Senior Citizens & Bankruptcy
Written by Canterbury Law Group

Senior Citizens & Bankruptcy

Bankruptcy is not always a good option for senior citizens who are having financial difficulties.

Older Americans filing for bankruptcy are not unusual when inflation and health care costs are rising. Furthermore, even though seniors have some benefits over other debtors, filing for bankruptcy is not the best option for people who stand to lose a lot of property. Learn more about other typical problems that senior citizens face when filing for bankruptcy by reading on.

One simple method to eliminate debt and increase the amount of money available to pay monthly bills is to file for bankruptcy. Still, a lot of seniors don’t feel comfortable declaring bankruptcy, and it’s not always a good idea or even necessary.

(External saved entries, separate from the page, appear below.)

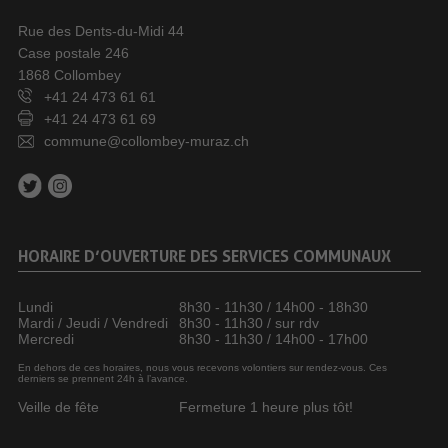
Rue des Dents-du-Midi 44
Case postale 246
1868 Collombey
+41 24 473 61 61
+41 24 473 61 69
commune@collombey-muraz.ch
HORAIRE D’OUVERTURE DES SERVICES COMMUNAUX
Lundi
8h30 - 11h30 / 14h00 - 18h30
Mardi / Jeudi / Vendredi
8h30 - 11h30 / sur rdv
Mercredi
8h30 - 11h30 / 14h00 - 17h00
En dehors de ces horaires, nous vous recevons volontiers sur rendez-vous. Ces
derniers se prennent 24h à l’avance.
Veille de fête
Fermeture 1 heure plus tôt!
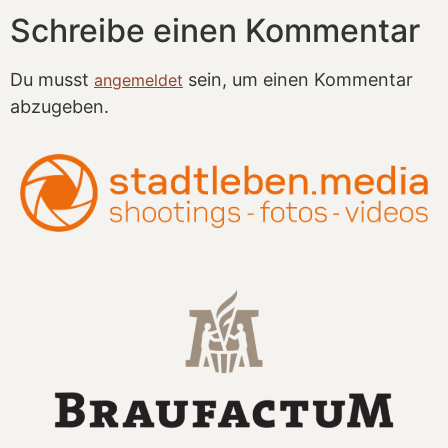
Schreibe einen Kommentar
Du musst
sein, um einen Kommentar
angemeldet
abzugeben.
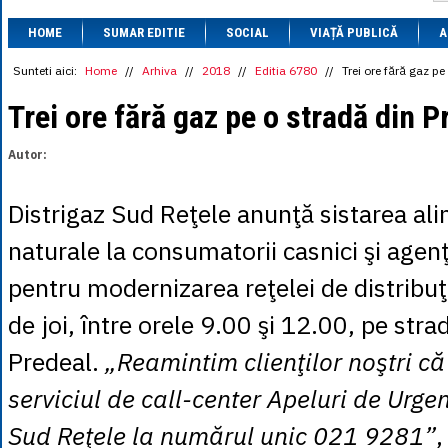
1 BRL
= 0.7714 
HOME
SUMAR EDITIE
SOCIAL
VIAȚĂ PUBLICĂ
1 CAD
= 3.1559 
A
1 CHF
= 5.2813 
1 CNY
= 0.6015 
Sunteti aici:
Home
//
Arhiva
//
2018
//
Editia 6780
//
Trei ore fără gaz pe
1 CZK
= 0.1993 
1 DKK
= 0.6668 
Trei ore fără gaz pe o stradă din P
1 EGP
= 0.0860 
1 HUF
= 1.2223 
Autor:
1 INR
= 0.0513 
1 JPY
= 3.0556 
1 KRW
= 0.3047 
Distrigaz Sud Reţele anunţă sistarea ali
1 MDL
= 0.2538 
1 MXN
= 0.2227 
naturale la consumatorii casnici şi agen
1 NOK
= 0.4191 
1 NZD
= 2.6097 
pentru modernizarea reţelei de distribuţie
1 PLN
= 1.1646 
1 RSD
= 0.0425 
de joi, între orele 9.00 şi 12.00, pe stra
1 RUB
= 0.0530 
1 SEK
= 0.4526 
Predeal.
„Reamintim clienţilor noştri că
1 TRY
= 0.1141 
1 UAH
= 0.1048 
serviciul de call-center Apeluri de Urgen
1 XDR
= 5.9383 
1 ZAR
= 0.2318 
Sud Reţele la numărul unic 021 9281”
,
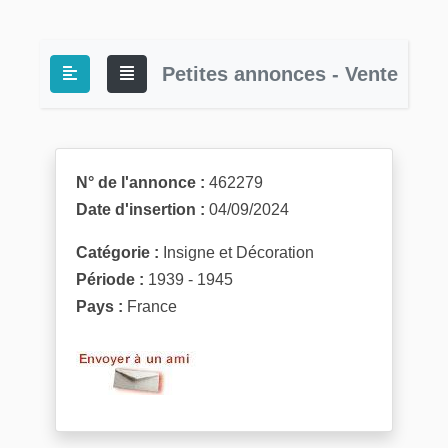
Petites annonces - Vente
N° de l'annonce :
462279
Date d'insertion :
04/09/2024
Catégorie :
Insigne et Décoration
Période :
1939 - 1945
Pays :
France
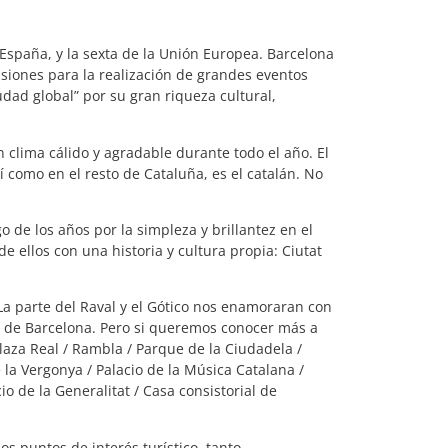
spaña, y la sexta de la Unión Europea. Barcelona
siones para la realización de grandes eventos
dad global” por su gran riqueza cultural,
n clima cálido y agradable durante todo el año. El
í como en el resto de Cataluña, es el catalán. No
 de los años por la simpleza y brillantez en el
e ellos con una historia y cultura propia: Ciutat
La parte del Raval y el Gótico nos enamoraran con
ia de Barcelona. Pero si queremos conocer más a
 Plaza Real / Rambla / Parque de la Ciudadela /
e la Vergonya / Palacio de la Música Catalana /
 de la Generalitat / Casa consistorial de
s puntos de interés turístico, tanto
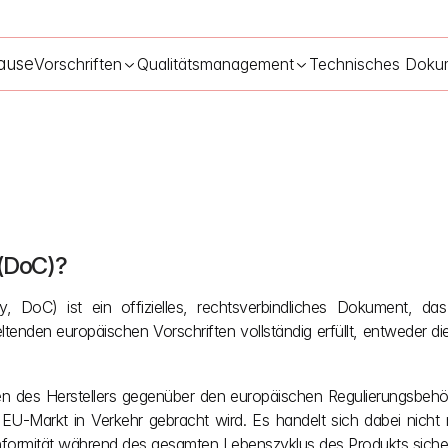
ause
Vorschriften
Qualitätsmanagement
Technisches Doku
 (DoC)?
Konformitätserklärung (DoC) unter der MDR & IVDR
22.05.2026
, DoC) ist ein offizielles, rechtsverbindliches Dokument, das 
eltenden europäischen Vorschriften vollständig erfüllt, entweder 
en des Herstellers gegenüber den europäischen Regulierungsbehörd
U-Markt in Verkehr gebracht wird. Es handelt sich dabei nicht nur
onformität während des gesamten Lebenszyklus des Produkts sicher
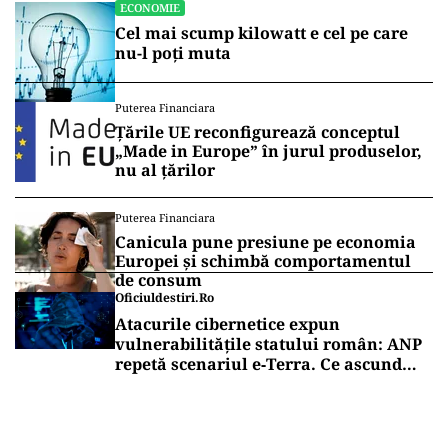
ECONOMIE
Cel mai scump kilowatt e cel pe care
nu-l poți muta
Puterea Financiara
Țările UE reconfigurează conceptul
„Made in Europe” în jurul produselor,
nu al țărilor
Puterea Financiara
Canicula pune presiune pe economia
Europei și schimbă comportamentul
de consum
Oficiuldestiri.ro
Atacurile cibernetice expun
vulnerabilitățile statului român: ANP
repetă scenariul e‑Terra. Ce ascund
comunicările oficiale și cine răspunde
pentru mentenanța IT a instituțiilor
publice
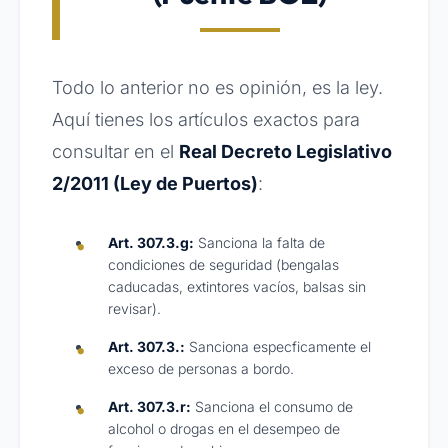
Todo lo anterior no es opinión, es la ley.
Aquí tienes los artículos exactos para
consultar en el
Real Decreto Legislativo
2/2011 (Ley de Puertos)
:
Art. 307.3.g:
Sanciona la falta de
condiciones de seguridad (bengalas
caducadas, extintores vacíos, balsas sin
revisar).
Art. 307.3.:
Sanciona especficamente el
exceso de personas a bordo.
Art. 307.3.r:
Sanciona el consumo de
alcohol o drogas en el desempeo de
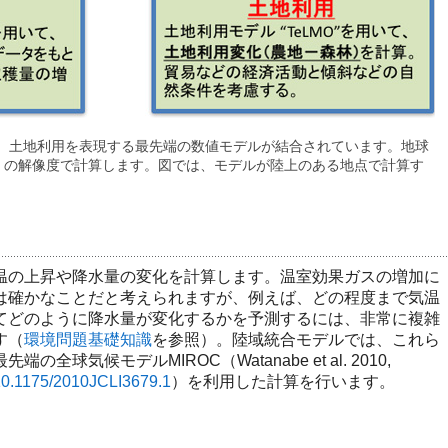
、土地利用を表現する最先端の数値モデルが結合されています。地球
度）の解像度で計算します。図では、モデルが陸上のある地点で計算す
の上昇や降水量の変化を計算します。温室効果ガスの増加に
は確かなことだと考えられますが、例えば、どの程度まで気温
てどのように降水量が変化するかを予測するには、非常に複雑
す（
環境問題基礎知識
を参照）。陸域統合モデルでは、これら
球気候モデルMIROC（Watanabe et al. 2010,
i/10.1175/2010JCLI3679.1
）を利用した計算を行います。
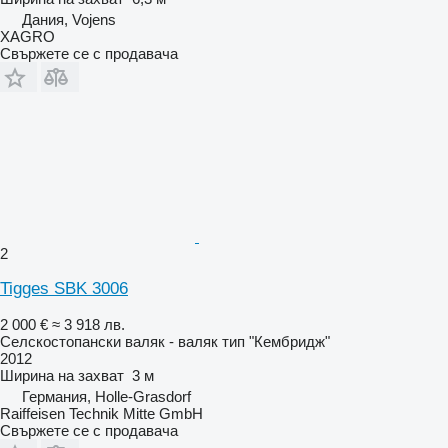
Дания, Vojens
XAGRO
Свържете се с продавача
2
Tigges SBK 3006
2 000 €
≈ 3 918 лв.
Селскостопански валяк - валяк тип "Кембридж"
2012
Ширина на захват
3 м
Германия, Holle-Grasdorf
Raiffeisen Technik Mitte GmbH
Свържете се с продавача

For seniors, filing for bankruptcy is questionable in the following two scenarios:

There is nothing that a creditor can seize from you. The items required to keep a house, like furniture, a small car, Social Security money, and numerous retirement accounts, cannot be taken by creditors. Since these items comprise the entirety of what many seniors own, many of them are “judgment proof,” meaning that declaring bankruptcy is not required. Nevertheless, some impervious to judgment will file to block creditor calls and get rid of the anxiety associated with losing money from a bank account. (See Also: What Is a Levy on a Bank Account?)
You are too wealthy to gain anything from filing for bankruptcy. In situations where your assets and earnings aren’t shielded from creditors, declaring bankruptcy might not be the best course of action. It’s likely that you would forfeit the property in Chapter 7. Because you have to pay for any property that you are not entitled to protect (but can keep), you would have to make a large Chapter 13 repayment plan payment in Chapter 13.

Discover the benefits and drawbacks of declaring bankruptcy for your financial situation.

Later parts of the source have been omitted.